» **ACTION ITEM**
The expected output is the full data, repeated exactly, without pictures.

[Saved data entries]
- - - -

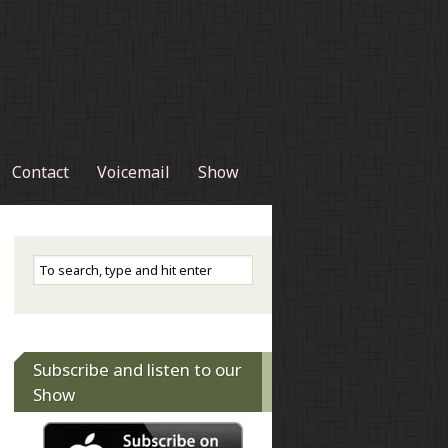
Contact
Voicemail
Show
Subscribe and listen to our
Show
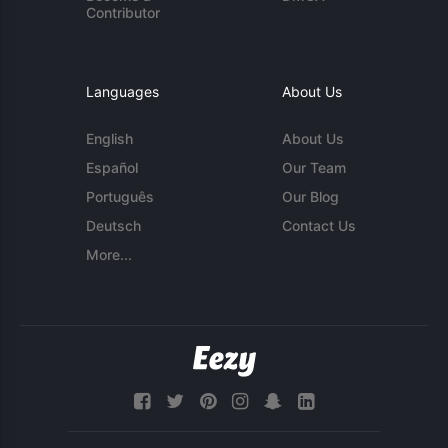
Contributor
Languages
About Us
English
About Us
Español
Our Team
Português
Our Blog
Deutsch
Contact Us
More...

- - - -

» **RESULT FOR THIS TASK**
Contact
Voicemail
Show
Subscribe and listen to our
Show
Contributor
Languages
About Us
English
About Us
Español
Our Team
Português
Our Blog
Deutsch
Contact Us
More...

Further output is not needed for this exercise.